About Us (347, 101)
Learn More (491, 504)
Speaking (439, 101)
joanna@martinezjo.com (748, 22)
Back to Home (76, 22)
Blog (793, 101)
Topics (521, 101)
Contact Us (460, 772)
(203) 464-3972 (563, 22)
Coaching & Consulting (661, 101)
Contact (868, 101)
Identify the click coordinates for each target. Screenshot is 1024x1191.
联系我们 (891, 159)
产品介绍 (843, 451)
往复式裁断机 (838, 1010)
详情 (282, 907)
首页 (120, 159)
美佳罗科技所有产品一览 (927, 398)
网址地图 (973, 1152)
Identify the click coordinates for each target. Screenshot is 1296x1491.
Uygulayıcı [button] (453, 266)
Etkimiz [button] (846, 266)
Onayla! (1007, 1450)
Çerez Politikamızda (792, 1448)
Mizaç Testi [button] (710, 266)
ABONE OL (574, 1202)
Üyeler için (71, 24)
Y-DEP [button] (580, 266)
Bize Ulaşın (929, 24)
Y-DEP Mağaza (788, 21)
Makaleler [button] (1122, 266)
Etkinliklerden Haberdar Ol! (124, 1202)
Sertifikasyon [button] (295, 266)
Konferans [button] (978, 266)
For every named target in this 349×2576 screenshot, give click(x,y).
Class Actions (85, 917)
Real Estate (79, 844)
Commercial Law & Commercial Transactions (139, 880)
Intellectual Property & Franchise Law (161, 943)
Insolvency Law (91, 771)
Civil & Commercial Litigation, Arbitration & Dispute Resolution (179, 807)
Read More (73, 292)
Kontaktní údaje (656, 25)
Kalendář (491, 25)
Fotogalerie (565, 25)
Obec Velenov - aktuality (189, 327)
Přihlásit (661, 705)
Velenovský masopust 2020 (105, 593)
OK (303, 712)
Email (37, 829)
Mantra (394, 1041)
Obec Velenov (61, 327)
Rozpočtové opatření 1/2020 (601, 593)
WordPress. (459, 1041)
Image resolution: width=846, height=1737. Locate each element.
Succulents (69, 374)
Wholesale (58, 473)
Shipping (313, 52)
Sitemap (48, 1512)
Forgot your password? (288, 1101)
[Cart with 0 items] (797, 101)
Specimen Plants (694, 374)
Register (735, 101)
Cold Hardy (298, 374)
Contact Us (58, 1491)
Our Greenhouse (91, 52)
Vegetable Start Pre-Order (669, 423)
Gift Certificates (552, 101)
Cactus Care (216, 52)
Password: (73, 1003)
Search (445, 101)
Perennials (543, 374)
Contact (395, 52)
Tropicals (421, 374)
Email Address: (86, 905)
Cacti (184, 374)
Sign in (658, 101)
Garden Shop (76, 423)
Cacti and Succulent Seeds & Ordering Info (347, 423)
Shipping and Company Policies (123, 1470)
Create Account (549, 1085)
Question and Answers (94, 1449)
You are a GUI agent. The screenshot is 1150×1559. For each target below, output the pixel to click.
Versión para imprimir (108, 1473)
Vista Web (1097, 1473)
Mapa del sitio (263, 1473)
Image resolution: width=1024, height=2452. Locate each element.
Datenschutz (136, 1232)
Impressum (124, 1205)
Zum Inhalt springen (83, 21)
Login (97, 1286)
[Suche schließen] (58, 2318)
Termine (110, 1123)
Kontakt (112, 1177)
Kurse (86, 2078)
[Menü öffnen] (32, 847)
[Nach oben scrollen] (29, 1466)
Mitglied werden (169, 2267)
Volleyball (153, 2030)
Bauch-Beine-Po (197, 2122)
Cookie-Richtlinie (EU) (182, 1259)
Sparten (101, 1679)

Requirement: Your task is to retype the whole listing, keeping every word exactly as it is.

Response area:
About Us (347, 101)
Learn More (491, 504)
Speaking (439, 101)
joanna@martinezjo.com (748, 22)
Back to Home (76, 22)
Blog (793, 101)
Topics (521, 101)
Contact Us (460, 772)
(203) 464-3972 (563, 22)
Coaching & Consulting (661, 101)
Contact (868, 101)
Identify the click coordinates for each target. Screenshot is 1024x1191.
联系我们 (891, 159)
产品介绍 (843, 451)
往复式裁断机 (838, 1010)
详情 (282, 907)
首页 (120, 159)
美佳罗科技所有产品一览 (927, 398)
网址地图 (973, 1152)
Identify the click coordinates for each target. Screenshot is 1296x1491.
Uygulayıcı [button] (453, 266)
Etkimiz [button] (846, 266)
Onayla! (1007, 1450)
Çerez Politikamızda (792, 1448)
Mizaç Testi [button] (710, 266)
ABONE OL (574, 1202)
Üyeler için (71, 24)
Y-DEP [button] (580, 266)
Bize Ulaşın (929, 24)
Y-DEP Mağaza (788, 21)
Makaleler [button] (1122, 266)
Etkinliklerden Haberdar Ol! (124, 1202)
Sertifikasyon [button] (295, 266)
Konferans [button] (978, 266)
For every named target in this 349×2576 screenshot, give click(x,y).
Class Actions (85, 917)
Real Estate (79, 844)
Commercial Law & Commercial Transactions (139, 880)
Intellectual Property & Franchise Law (161, 943)
Insolvency Law (91, 771)
Civil & Commercial Litigation, Arbitration & Dispute Resolution (179, 807)
Read More (73, 292)
Kontaktní údaje (656, 25)
Kalendář (491, 25)
Fotogalerie (565, 25)
Obec Velenov - aktuality (189, 327)
Přihlásit (661, 705)
Velenovský masopust 2020 (105, 593)
OK (303, 712)
Email (37, 829)
Mantra (394, 1041)
Obec Velenov (61, 327)
Rozpočtové opatření 1/2020 (601, 593)
WordPress. (459, 1041)
Image resolution: width=846, height=1737. Locate each element.
Succulents (69, 374)
Wholesale (58, 473)
Shipping (313, 52)
Sitemap (48, 1512)
Forgot your password? (288, 1101)
[Cart with 0 items] (797, 101)
Specimen Plants (694, 374)
Register (735, 101)
Cold Hardy (298, 374)
Contact Us (58, 1491)
Our Greenhouse (91, 52)
Vegetable Start Pre-Order (669, 423)
Gift Certificates (552, 101)
Cactus Care (216, 52)
Password: (73, 1003)
Search (445, 101)
Perennials (543, 374)
Contact (395, 52)
Tropicals (421, 374)
Email Address: (86, 905)
Cacti (184, 374)
Sign in (658, 101)
Garden Shop (76, 423)
Cacti and Succulent Seeds & Ordering Info (347, 423)
Shipping and Company Policies (123, 1470)
Create Account (549, 1085)
Question and Answers (94, 1449)
You are a GUI agent. The screenshot is 1150×1559. For each target below, output the pixel to click.
Versión para imprimir (108, 1473)
Vista Web (1097, 1473)
Mapa del sitio (263, 1473)
Image resolution: width=1024, height=2452. Locate each element.
Datenschutz (136, 1232)
Impressum (124, 1205)
Zum Inhalt springen (83, 21)
Login (97, 1286)
[Suche schließen] (58, 2318)
Termine (110, 1123)
Kontakt (112, 1177)
Kurse (86, 2078)
[Menü öffnen] (32, 847)
[Nach oben scrollen] (29, 1466)
Mitglied werden (169, 2267)
Volleyball (153, 2030)
Bauch-Beine-Po (197, 2122)
Cookie-Richtlinie (EU) (182, 1259)
Sparten (101, 1679)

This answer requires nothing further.